In the output, include exactly the lines from the beginning of the records up to and including the one that contains "towards God. You", and leave out the pictures.
--- Records provided Enclosed Below ---
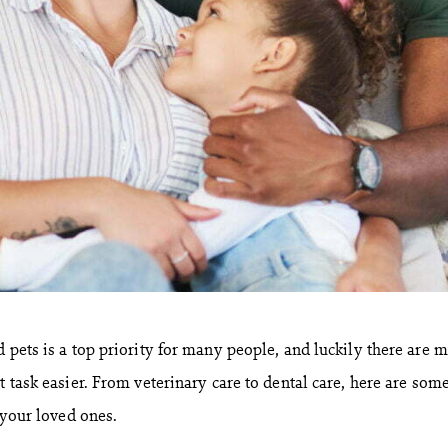
 pets is a top priority for many people, and luckily there are 
t task easier. From veterinary care to dental care, here are som
r your loved ones.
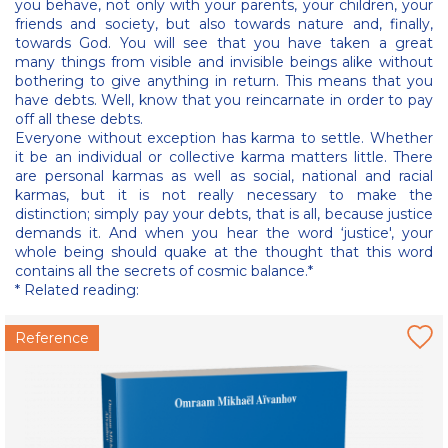
you behave, not only with your parents, your children, your
friends and society, but also towards nature and, finally,
towards God. You will see that you have taken a great
many things from visible and invisible beings alike without
bothering to give anything in return. This means that you
have debts. Well, know that you reincarnate in order to pay
off all these debts.
Everyone without exception has karma to settle. Whether
it be an individual or collective karma matters little. There
are personal karmas as well as social, national and racial
karmas, but it is not really necessary to make the
distinction; simply pay your debts, that is all, because justice
demands it. And when you hear the word ‘justice', your
whole being should quake at the thought that this word
contains all the secrets of cosmic balance.*
* Related reading:
Reference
--- End of Enclosed Records provided ---
§ **Exercise result**:
 pets is a top priority for many people, and luckily there are 
t task easier. From veterinary care to dental care, here are som
r your loved ones.
you behave, not only with your parents, your children, your
friends and society, but also towards nature and, finally,
towards God. You will see that you have taken a great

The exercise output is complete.